The crowning of the Lorain County Junior Fair king and queen was a bit different this year — only two girls signed up for the competition.
Jessica Urig of Midview and Callee Aviles of Black River each had a 50-50 chance of being crowned, and after long moments of breath-holding suspense, the honor went to Urig.
Aviles watched with a smile as her friend was topped with a tiara.
The queen was awarded a $1,000 scholarship and will represent the Lorain County Junior Fair and the Junior Fair board.
A three-year Junior Fair board member, Urig used her acceptance speech to tell the crowd about how her 13 years in 4-H helped her overcome shyness.
“4-H has shaped me into who I am today,” she said. “It’s made me love being a mentor to younger members, it’s made me actually enjoy and be comfortable with public speaking, even though everyone secretly hates it, and it’s taught me the type of leader I want to be — a leader that can help others while directing them and getting the job done.”
Her earliest memory of 4-H is making pillows when she was four.
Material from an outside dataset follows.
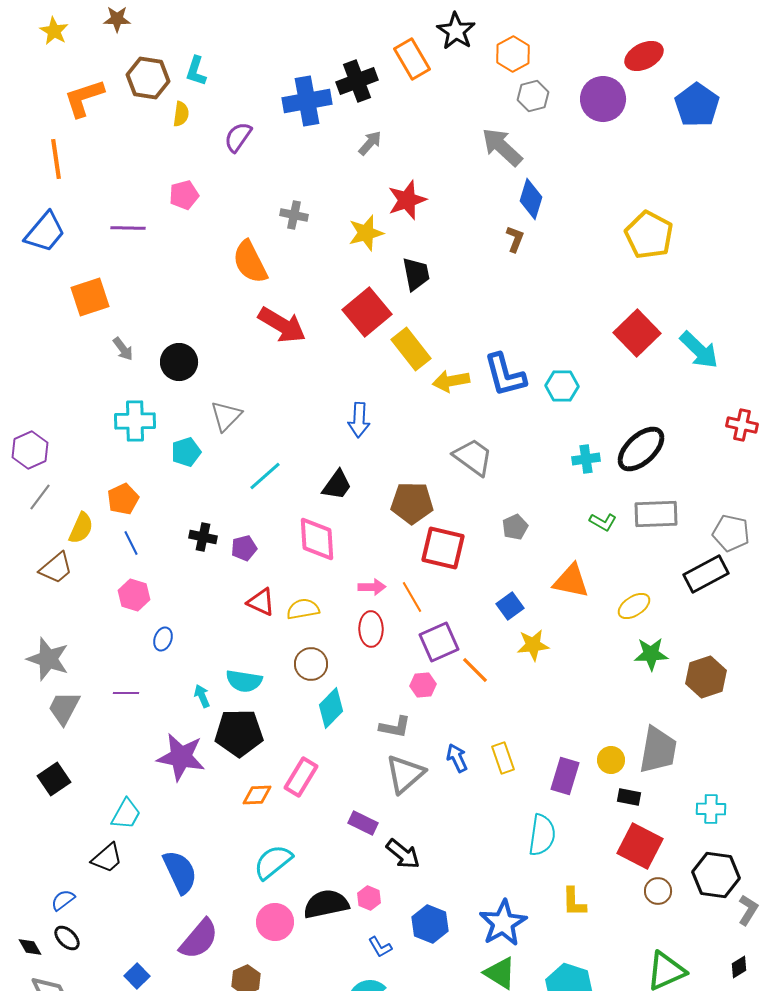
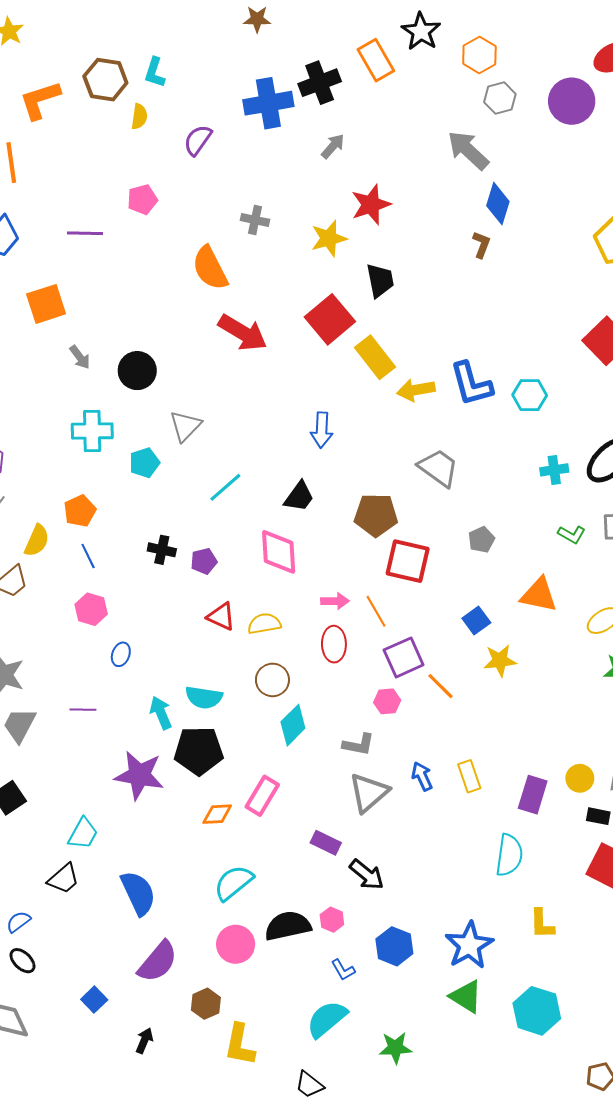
brown star: (117, 19) -> (257, 19), moved
cyan arrow: (202, 696) -> (161, 713), size x1.4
A fair judge laughed at the sewing job she did, but loved the colors she chose. She said it made her feel accomplished.
The fair has always been a vacation and a second home to Urig and her family, she said.
She is already enrolled at Kent State University, where she will study public relations and fashion merchandising. She is also a four-time varsity letter recipient from Midview High School in track, basketball, soccer, and softball.
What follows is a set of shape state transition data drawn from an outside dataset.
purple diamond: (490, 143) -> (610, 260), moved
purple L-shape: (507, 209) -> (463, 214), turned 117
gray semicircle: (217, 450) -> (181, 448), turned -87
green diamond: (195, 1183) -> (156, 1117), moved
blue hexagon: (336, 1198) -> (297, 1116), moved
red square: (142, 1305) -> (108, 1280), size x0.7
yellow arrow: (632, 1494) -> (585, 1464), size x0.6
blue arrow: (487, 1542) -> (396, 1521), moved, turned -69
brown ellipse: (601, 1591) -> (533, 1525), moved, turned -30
Crowned as a runner-up queen, Aviles is a 10-year 4-H member and a two-year Junior Fair board member. She has shown lambs for seven years, chickens for six, and steer for one. She is also involved in Black River’s FFA chapter and will continue her agricultural education this fall at the Ohio State University Agricultural Technical Institute in Wooster.
Aviles said she’s excited to travel alongside Urig to other fairs around the state and to represent the county.
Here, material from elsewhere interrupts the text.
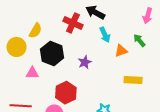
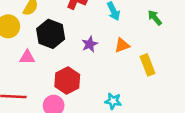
orange triangle: (121, 51) -> (122, 45), moved
yellow rectangle: (133, 80) -> (147, 65), turned 66

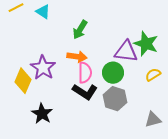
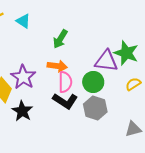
black star: (42, 114) -> (22, 111), moved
There were no candidates for Junior Fair king. “It’s disappointing, but it is what it is,” Urig said, shrugging her shoulders.
The ceremony was accompanied by renditions of “The Star-Spangled Banner” and “Feel It Still” by Portugal the Man by the county’s 4-H Band.
Craig Adams of WEOL posthumously presented the 2018 Clair Hill Award to the booming voice behind years of Junior Fair auctions, Tom Newell, who died in 2017. The honor was received by his family in his place.
Newell spent much of his life living on a farm in Carlisle Township. As an only child, his parents wanted him to meet more kids, so he joined 4-H.
Shortly after marrying his high school sweetheart, he gained a state license to begin a career in auctioneering. For 50 years, he donated his services to sell Junior Fair livestock.
Building 9 at the fair now houses a memorial to Newell and is a sale ring for the junior fair livestock.